╭─ Supplied information
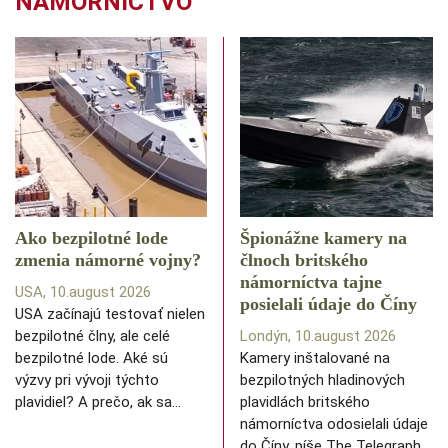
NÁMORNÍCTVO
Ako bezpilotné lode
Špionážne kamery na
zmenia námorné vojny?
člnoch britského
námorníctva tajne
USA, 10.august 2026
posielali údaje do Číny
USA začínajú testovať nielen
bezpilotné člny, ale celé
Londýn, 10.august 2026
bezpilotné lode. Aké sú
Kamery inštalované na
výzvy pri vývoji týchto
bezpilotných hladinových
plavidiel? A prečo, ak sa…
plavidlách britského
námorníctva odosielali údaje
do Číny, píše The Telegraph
╰─
╭─ Supplied information
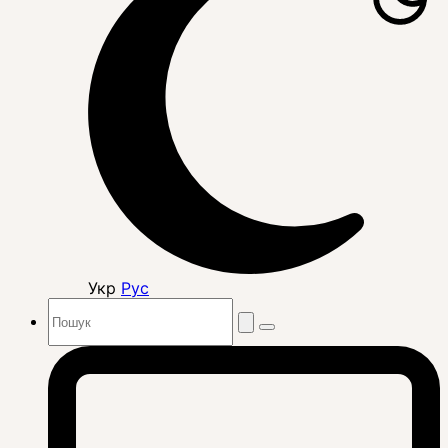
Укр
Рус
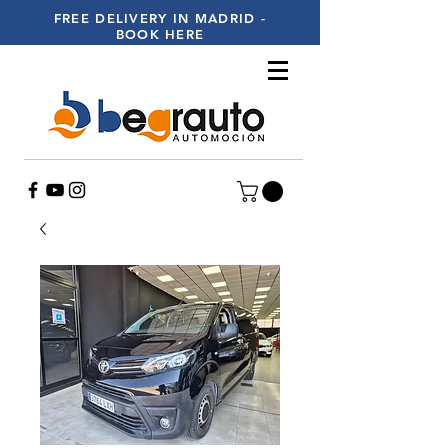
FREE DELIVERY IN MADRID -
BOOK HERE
╰─
╭─ Supplied information
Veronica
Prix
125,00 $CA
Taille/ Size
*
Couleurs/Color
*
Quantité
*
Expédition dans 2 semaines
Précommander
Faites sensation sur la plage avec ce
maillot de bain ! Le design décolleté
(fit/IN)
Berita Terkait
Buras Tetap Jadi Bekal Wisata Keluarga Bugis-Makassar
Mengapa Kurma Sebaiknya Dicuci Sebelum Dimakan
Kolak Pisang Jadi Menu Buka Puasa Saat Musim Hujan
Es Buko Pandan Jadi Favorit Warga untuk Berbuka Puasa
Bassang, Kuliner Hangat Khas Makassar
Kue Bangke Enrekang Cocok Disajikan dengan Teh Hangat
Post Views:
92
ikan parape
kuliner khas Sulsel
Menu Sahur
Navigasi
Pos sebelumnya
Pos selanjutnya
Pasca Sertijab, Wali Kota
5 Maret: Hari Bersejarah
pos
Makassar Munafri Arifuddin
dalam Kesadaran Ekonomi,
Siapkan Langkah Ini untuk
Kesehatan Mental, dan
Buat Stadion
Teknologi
╰─
What to do: Of the lines above, copy each one that contains the word "untuk".

Written answer:
Es Buko Pandan Jadi Favorit Warga untuk Berbuka Puasa
Siapkan Langkah Ini untuk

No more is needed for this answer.